Wg. pani z okienka ma iść max 3 dni... ciekawe kiedy dojdzie... mam
nadzieję, że choć na przyszły piątek (termin) mu się uda...
10 czerwca 2007
Żółw - ostatnie muśnięcia
Żółw gotowy. Oto jak wygląda:
W sumie jestem z niego zadowolona, choć w trakcie pracy, było wiele momentów, kiedy miałam wątpliwości, czy on mi dobrze wyjdzie.
Za radą Jolci z kołderkowego forum i dzięki jej instrukcją powstały słoneczne promyczki. Najpierw za pomocą linijki i wodo-zmywalnego pisaka narysowałam promyczki na kanwie:
Potem je wyszyłam:
Później jeszcze dołożyłam kaktusom kolce i podpisałam się. I tuż przed praniem (w celu zmycia linii pomocniczych) kwadracik wyglądał tak:
Na końcu został wyprany i wyprasowany i najprawdopodobniej we wtorek w żółwim (jak na żółwia przystało) tempie (list zwykły ekonomiczny) zostanie wysłany do Tesi.

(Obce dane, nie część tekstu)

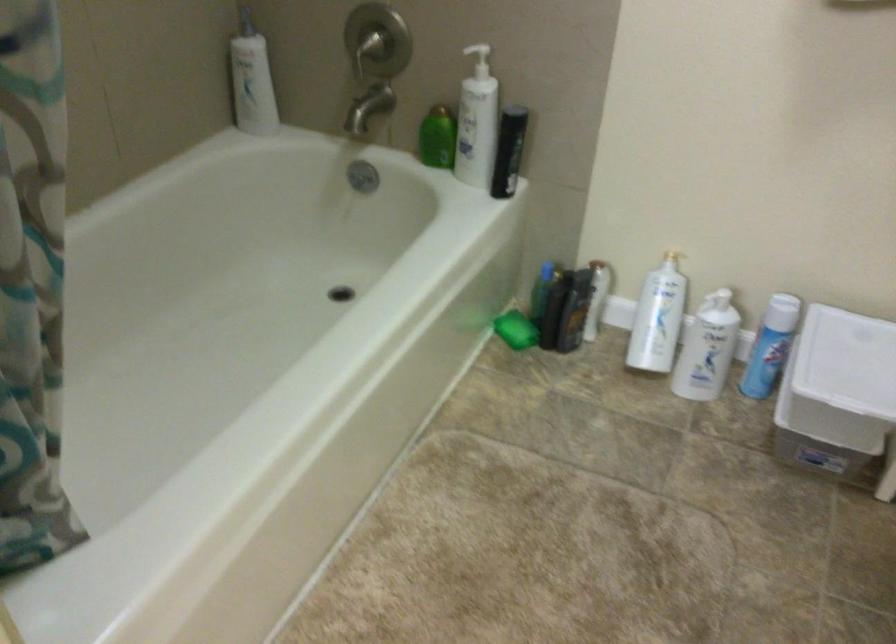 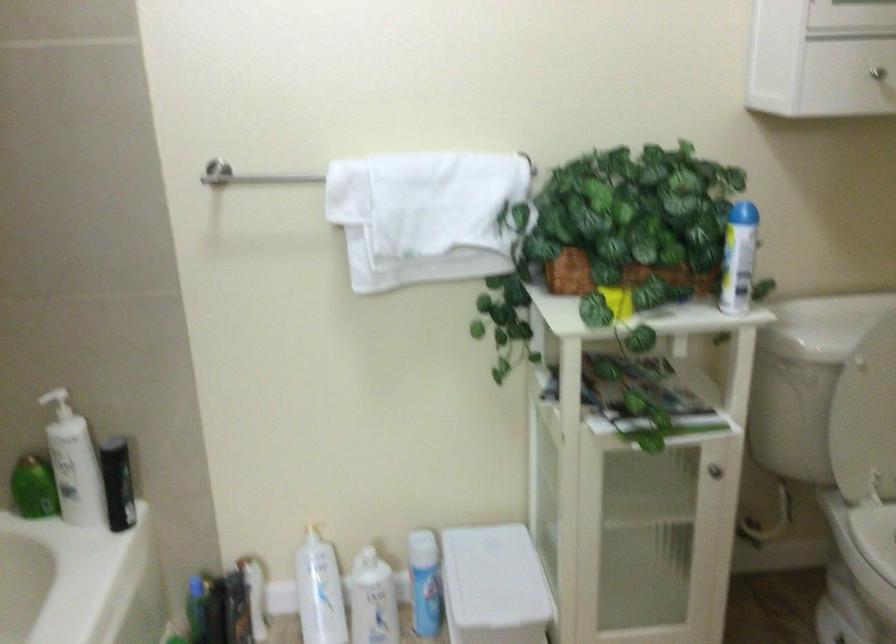 Where in the second image is the point corresponding to point 503,151 from the first image?

(117, 483) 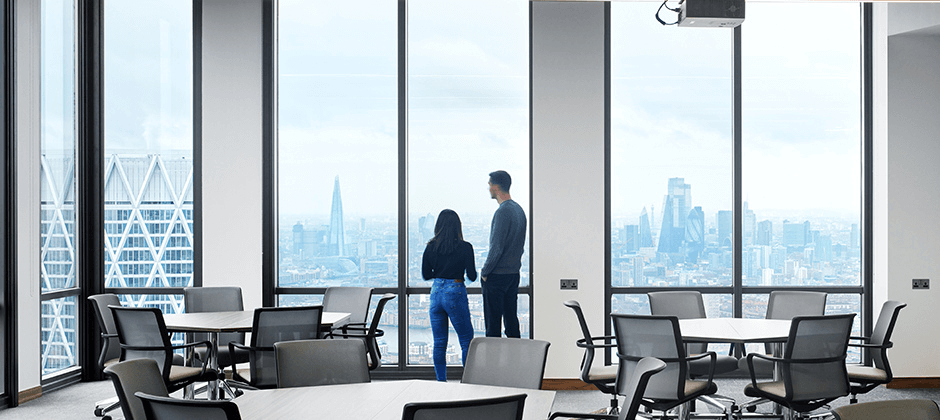 I want to click on window panel, so click(821, 159), click(684, 144), click(492, 126), click(347, 133), click(160, 121), click(61, 125). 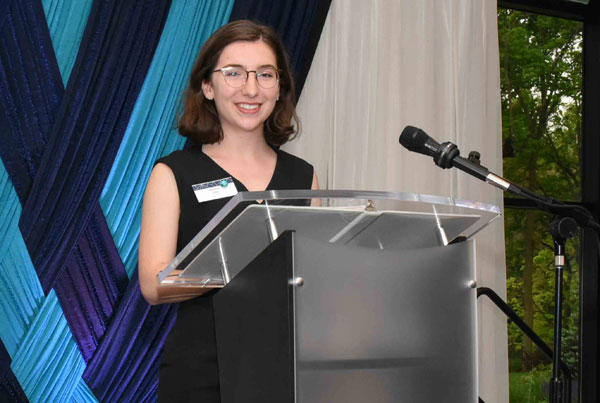 Find the location of a particular element. The width and height of the screenshot is (600, 403). speaker is located at coordinates (252, 175). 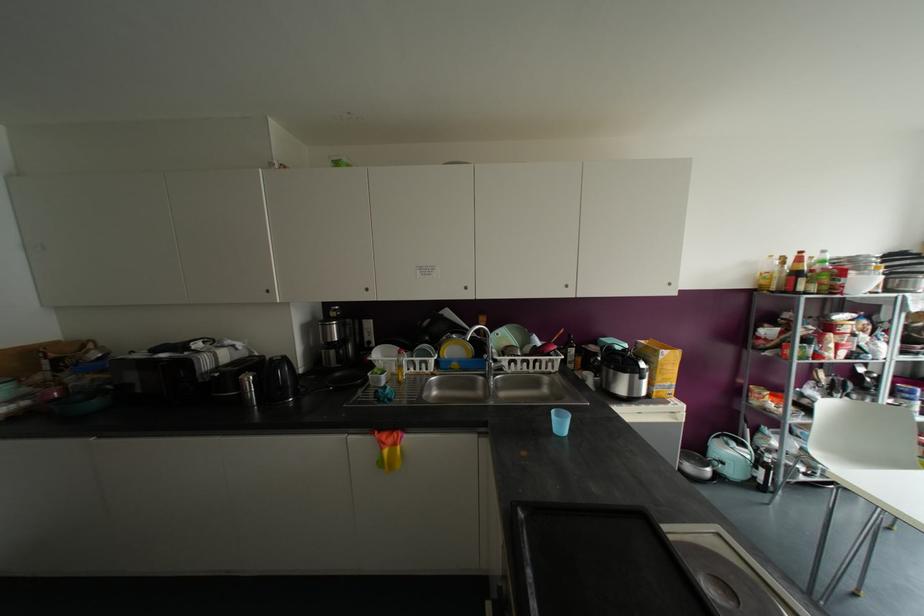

Uff. A miał to być taki prosty wzór... a nakombinowałam się przy nim co nie miara... no ale wreszcie skończyłam :D
09 czerwca 2007
Florkowe podróżowanie
Właśnie wróciłam z Łodzi. Dzięki PKP przybyło całkiem dużo Florka:
(to z lewej w całości zrobione w pociągu, to z prawej zrobione w Łodzi w czasie oglądania filmu)
Wolałabym jednak, aby pociągi jeździły krócej (podróż Łodź-Warszawa trwa teraz w jedna stronę około 3 godzin!), bo w domu zdecydowanie
przyjemniej się robótkuje niż w podróży :/
W kwestii Florka jestem w lekkim szoku, gdyż okazało się, że jedna
żółta mulina mi w żadnym razie nie starczy i zapewne i druga prawie
cała pójdzie... wychodzi moje niedoświadczenie krzyżykowe... no ale,
teraz już będę mądrzejsza ;)
07 czerwca 2007
Czarno-biała plama
Tworze teraz taką oto czarno-biała plamę:
Ktoś zgadnie co to? Dla podpowiedzi napiszę, że:
1. jest to zwierz bajkowy
2. jest to samiczka
3. wg. mnie pochodzi z "Dambo" albo "Bambi" Disney'a
Rozwiązanie zagadki nastąpi jak już będzie bardziej widać co to ;)
04 czerwca 2007
Obiecanki cacanki...
Patrząc na to jak mi idzie robienie żółwia obiecywałam sobie, że zapisywać na kwadraty będę się dopiero wtedy, kiedy będę już dany kwadrat miała gotowy... taaaak...
Dziś zapisałam się na kwadrat na kołderka dla Julci (nr 392). Wyszywać będę Florka z "Małej syrenki" Disneya.
Mam nadzieję, że jednak tym razem będzie mi szło sprawniej... szczególnie, że 6 godzin w dwóch porcjach po 3 godziny non-stop mam zapewnione... w ten weekend jadę do mamy do Łodzi, zaś obecnie pociągi Łódź-Warszawa jeżdżą właśnie 3 godziny (z rozrzewnieniem wspominam czasy kiedy jeździły niecałe dwie godziny... taaaak...)
Żółw finiszuje...
Praca nad żółwiem powoli zbliża się do końca. Świeci już nad nim słońce, zaś on sam jest już okonturowany... co prawda przy uśmiechu miało być inaczej, ale mi nie wyszło i wyglądało okropnie... więc albo zostanie tak jak jest, albo kupię sobie ostrą 26 (mam same bez czubka)... jeszcze nie wiem...
Żółw prezentuje się tak:
Zastanawiam się, czy ten piasek też okonturować, czy nie... Doradźcie proszę.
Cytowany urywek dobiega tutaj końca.